Coursera getdata-013 course project on data for Human Activity Recognition Using Smartphones. The project involves merging and transforming an original dataset for machine learning for recodnition by mobile devices of standard human activities by measuring signals from the device's built-in accelerometer and gyroscopes.
The original dataset can be found on the UCI Machine Learning Repository site. The documentation of the original dataset, along with in-depth explanation of the experimental settings, can be found in the data directory. A good place to start is the supplied README.txt.
The transformations comprising the project are performed by the run_analysis.R script. The script has inline comments marking out all each major step.

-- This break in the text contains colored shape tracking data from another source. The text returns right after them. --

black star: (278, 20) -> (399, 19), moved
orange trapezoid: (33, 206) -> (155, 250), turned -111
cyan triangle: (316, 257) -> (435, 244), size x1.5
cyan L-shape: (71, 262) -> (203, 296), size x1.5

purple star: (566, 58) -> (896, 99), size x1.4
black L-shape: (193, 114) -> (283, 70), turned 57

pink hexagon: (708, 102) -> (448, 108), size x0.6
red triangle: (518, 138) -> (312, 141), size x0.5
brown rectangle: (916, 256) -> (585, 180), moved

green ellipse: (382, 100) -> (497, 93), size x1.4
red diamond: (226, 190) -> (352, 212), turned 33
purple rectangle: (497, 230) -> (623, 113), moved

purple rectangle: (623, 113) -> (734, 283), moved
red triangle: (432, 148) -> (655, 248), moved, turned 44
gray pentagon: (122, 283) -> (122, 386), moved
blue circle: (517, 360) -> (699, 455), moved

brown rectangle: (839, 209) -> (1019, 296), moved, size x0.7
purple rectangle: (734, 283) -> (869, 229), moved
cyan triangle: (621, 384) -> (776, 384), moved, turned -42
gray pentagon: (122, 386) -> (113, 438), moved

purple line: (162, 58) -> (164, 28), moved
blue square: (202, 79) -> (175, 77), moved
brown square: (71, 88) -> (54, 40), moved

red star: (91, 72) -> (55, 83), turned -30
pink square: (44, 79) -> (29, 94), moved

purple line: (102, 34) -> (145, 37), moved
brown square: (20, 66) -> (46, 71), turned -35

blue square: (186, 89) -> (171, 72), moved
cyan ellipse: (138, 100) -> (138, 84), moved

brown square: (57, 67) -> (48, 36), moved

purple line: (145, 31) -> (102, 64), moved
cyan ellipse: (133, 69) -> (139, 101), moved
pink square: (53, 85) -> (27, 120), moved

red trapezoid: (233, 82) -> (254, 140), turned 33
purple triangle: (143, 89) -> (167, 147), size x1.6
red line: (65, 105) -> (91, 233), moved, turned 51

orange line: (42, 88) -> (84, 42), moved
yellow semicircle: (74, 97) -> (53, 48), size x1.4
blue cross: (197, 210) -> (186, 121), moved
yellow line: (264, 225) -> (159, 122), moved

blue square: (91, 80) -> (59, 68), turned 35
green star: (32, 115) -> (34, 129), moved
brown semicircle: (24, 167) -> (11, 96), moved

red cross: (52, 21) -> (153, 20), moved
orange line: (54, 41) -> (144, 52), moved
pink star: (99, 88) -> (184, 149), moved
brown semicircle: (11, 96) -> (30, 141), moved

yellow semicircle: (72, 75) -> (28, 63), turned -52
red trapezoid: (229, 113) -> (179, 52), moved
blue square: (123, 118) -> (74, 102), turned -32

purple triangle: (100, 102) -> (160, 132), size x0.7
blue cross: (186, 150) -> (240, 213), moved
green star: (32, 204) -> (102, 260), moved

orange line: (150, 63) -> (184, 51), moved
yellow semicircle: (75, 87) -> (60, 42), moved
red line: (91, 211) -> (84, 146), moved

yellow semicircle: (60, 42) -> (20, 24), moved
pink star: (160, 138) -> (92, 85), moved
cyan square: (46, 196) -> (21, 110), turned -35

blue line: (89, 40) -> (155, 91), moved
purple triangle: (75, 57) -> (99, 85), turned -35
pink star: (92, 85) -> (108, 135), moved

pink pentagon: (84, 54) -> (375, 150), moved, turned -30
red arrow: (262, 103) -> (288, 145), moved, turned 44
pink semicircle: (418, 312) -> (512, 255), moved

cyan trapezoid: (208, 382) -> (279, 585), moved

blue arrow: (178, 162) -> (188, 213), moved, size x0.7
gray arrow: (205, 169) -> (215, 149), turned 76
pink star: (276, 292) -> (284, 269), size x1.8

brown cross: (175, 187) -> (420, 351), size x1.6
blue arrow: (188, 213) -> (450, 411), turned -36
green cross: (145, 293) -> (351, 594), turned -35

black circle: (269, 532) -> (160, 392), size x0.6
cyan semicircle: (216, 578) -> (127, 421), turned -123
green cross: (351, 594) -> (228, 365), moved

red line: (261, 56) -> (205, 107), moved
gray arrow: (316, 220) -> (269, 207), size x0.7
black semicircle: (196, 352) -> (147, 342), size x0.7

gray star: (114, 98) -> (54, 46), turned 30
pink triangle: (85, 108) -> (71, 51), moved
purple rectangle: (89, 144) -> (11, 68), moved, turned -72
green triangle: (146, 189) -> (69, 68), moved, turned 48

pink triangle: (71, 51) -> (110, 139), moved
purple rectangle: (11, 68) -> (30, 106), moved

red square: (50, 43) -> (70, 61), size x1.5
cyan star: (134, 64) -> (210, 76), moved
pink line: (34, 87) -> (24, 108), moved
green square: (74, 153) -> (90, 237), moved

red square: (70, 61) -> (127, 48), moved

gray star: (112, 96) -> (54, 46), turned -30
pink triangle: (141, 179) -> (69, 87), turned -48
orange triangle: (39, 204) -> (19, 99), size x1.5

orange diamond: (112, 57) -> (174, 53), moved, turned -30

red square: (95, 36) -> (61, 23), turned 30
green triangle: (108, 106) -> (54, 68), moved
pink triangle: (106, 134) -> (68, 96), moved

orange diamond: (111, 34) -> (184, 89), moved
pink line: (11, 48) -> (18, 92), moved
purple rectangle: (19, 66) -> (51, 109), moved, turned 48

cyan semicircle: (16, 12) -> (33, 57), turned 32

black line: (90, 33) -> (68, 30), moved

In summary, the original dataset, which is split in a 70:30 ratio into training and test sets, is:
-
merged, both horizontally, across the train-test dimension, and vertically, along the subject-features-label dimension;
-
filtered, to retain only the columns for the mean and standard deviation values for 33 of the original feature variables, which are described in the file features_info.txt;
-
summarized, to show each of the variables averaged over each activity for each subject; and
-
cleaned up, so that variable names and factors are human readable
The resulting dataset is saved in plain-text space-delimited file subj_acty_avg.txt in the data directory. It can be imported into R/RStudio with read.table() with the option header=TRUE.
The dataset is tidy per the requirements of Week 1 of the course getdata-013. It is in the wide-data format.
The data dictionary codebook.md contains descriptions of the variables in the new dataset.